__About this exercise__:
Transcribe exactly the stretch of lines beginning at the one containing "Locate an element" and closing with the last line of the entries below. Omit images.

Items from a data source
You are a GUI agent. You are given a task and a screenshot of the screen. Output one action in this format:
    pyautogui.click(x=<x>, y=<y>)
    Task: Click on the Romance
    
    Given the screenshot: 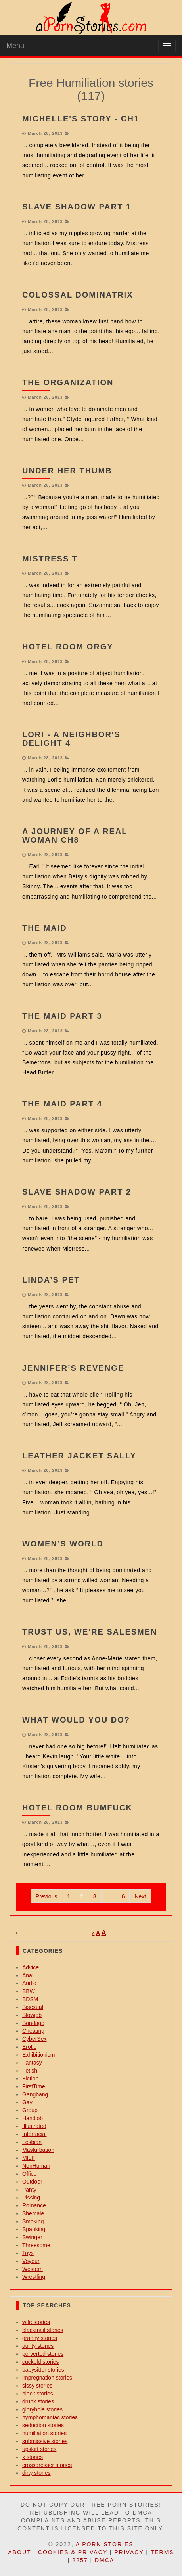 What is the action you would take?
    pyautogui.click(x=34, y=2205)
    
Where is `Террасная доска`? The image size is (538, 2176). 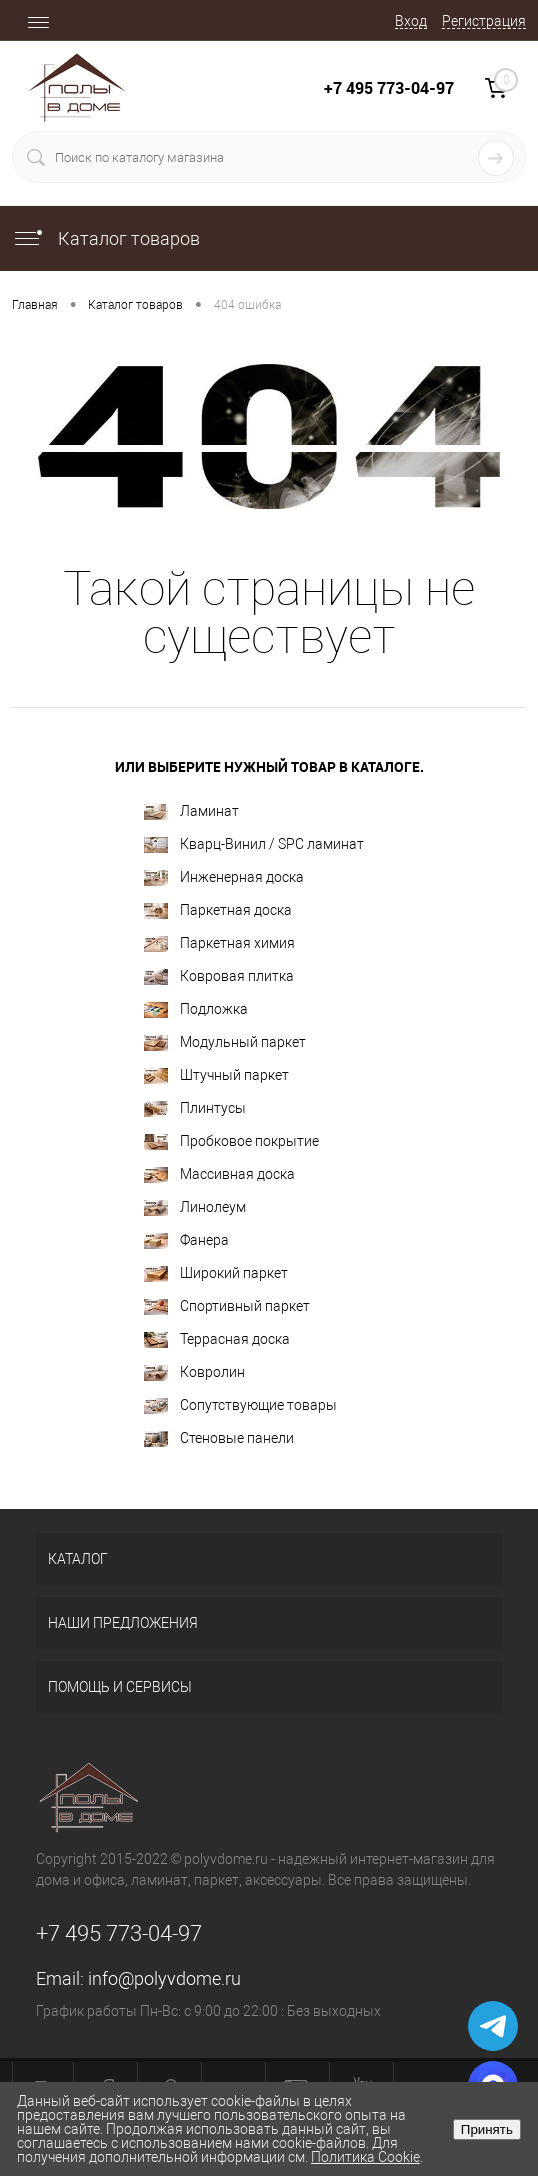 Террасная доска is located at coordinates (217, 1339).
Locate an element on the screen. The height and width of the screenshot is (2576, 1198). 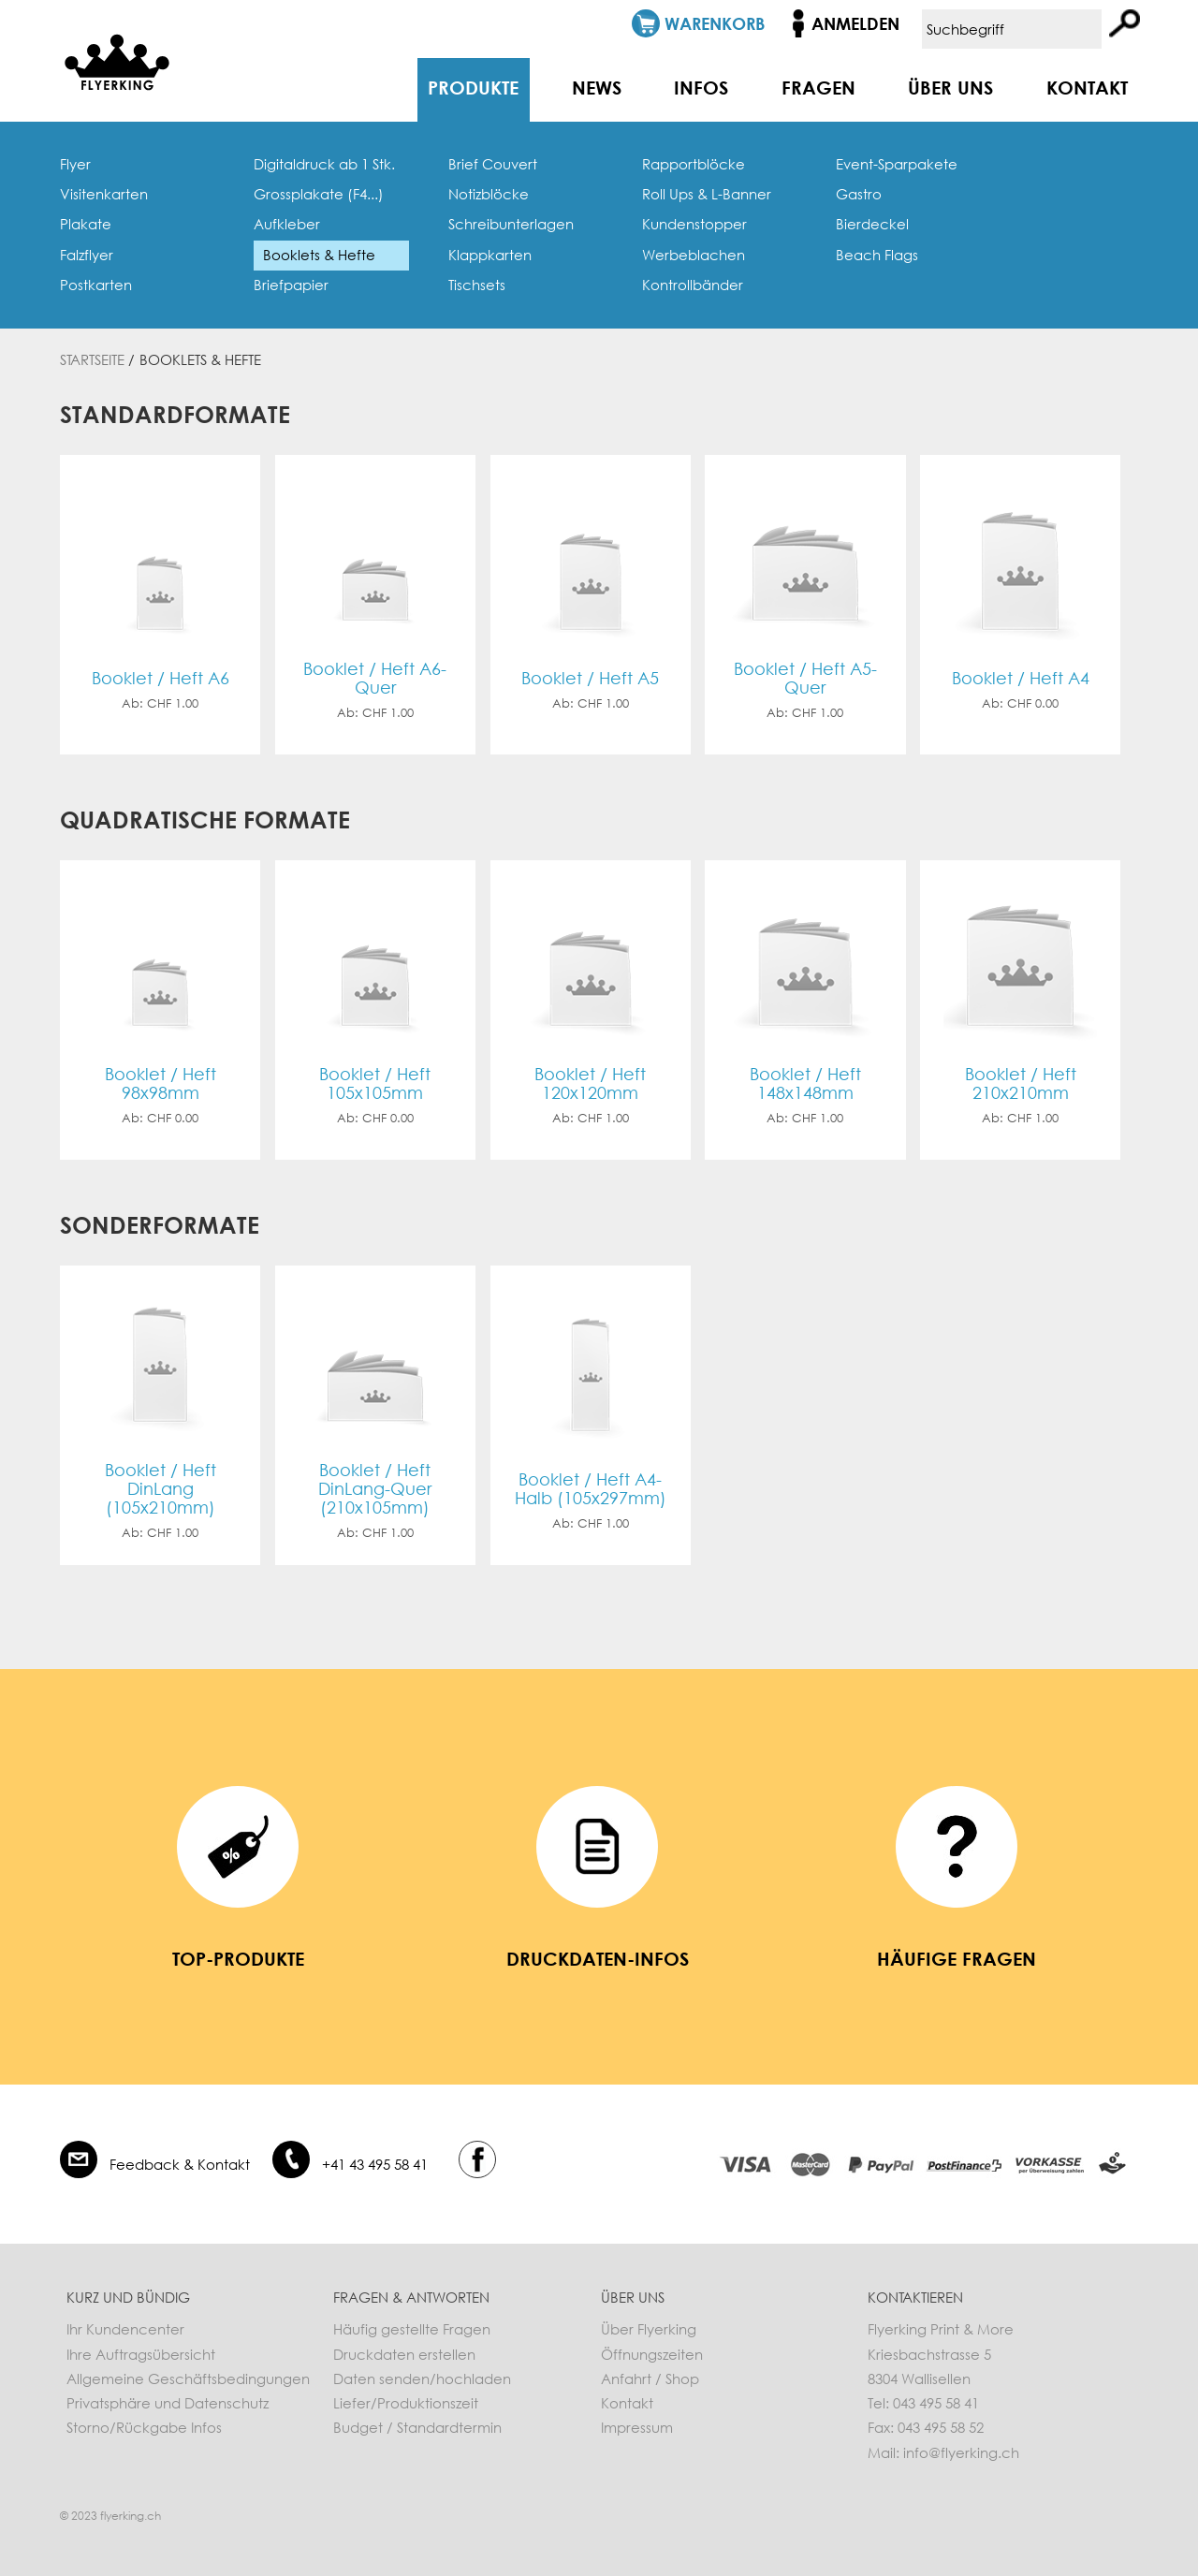
Budget / Standardtermin is located at coordinates (417, 2427).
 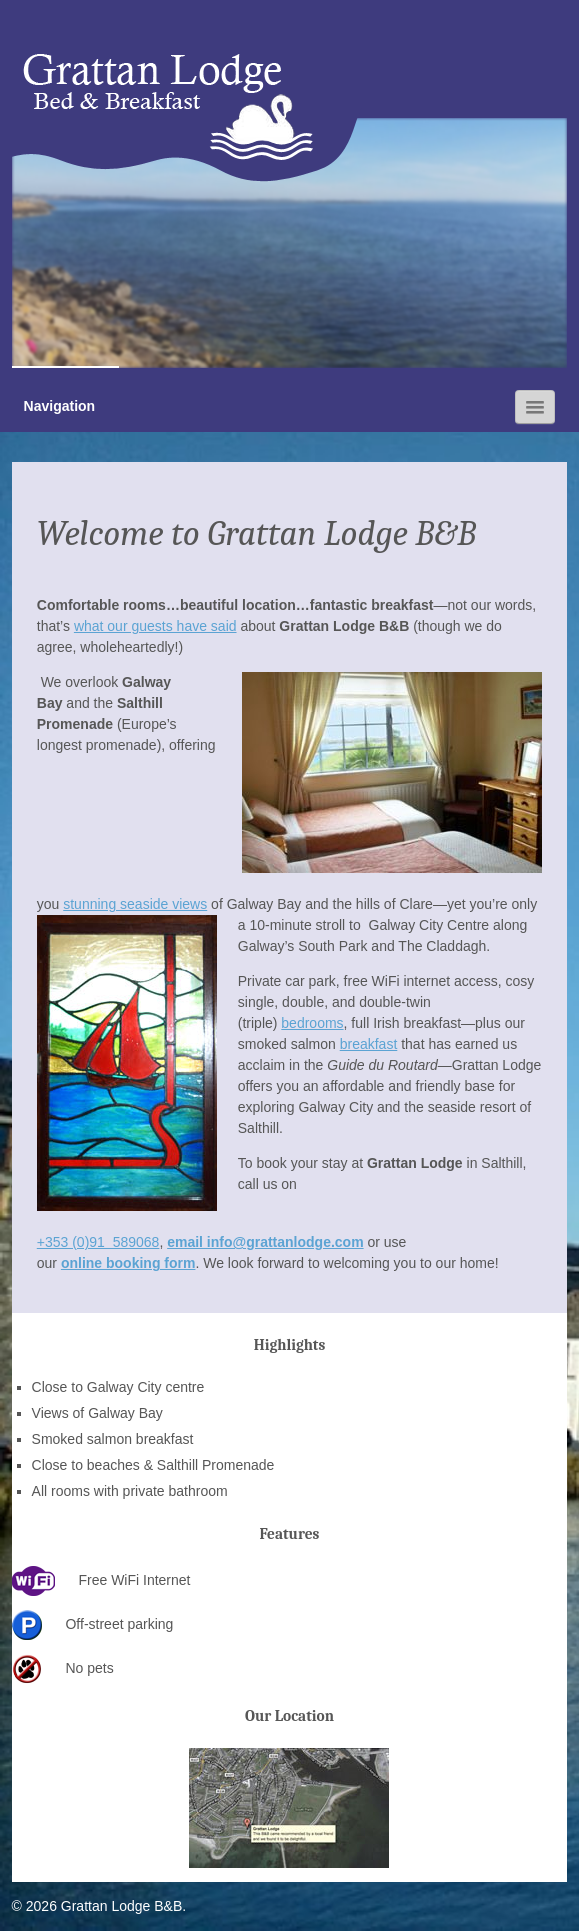 What do you see at coordinates (312, 1023) in the screenshot?
I see `bedrooms` at bounding box center [312, 1023].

__Response area__:
Locate an element on the screen. The height and width of the screenshot is (2576, 1198). 
Budget / Standardtermin is located at coordinates (417, 2427).
  What do you see at coordinates (312, 1023) in the screenshot?
I see `bedrooms` at bounding box center [312, 1023].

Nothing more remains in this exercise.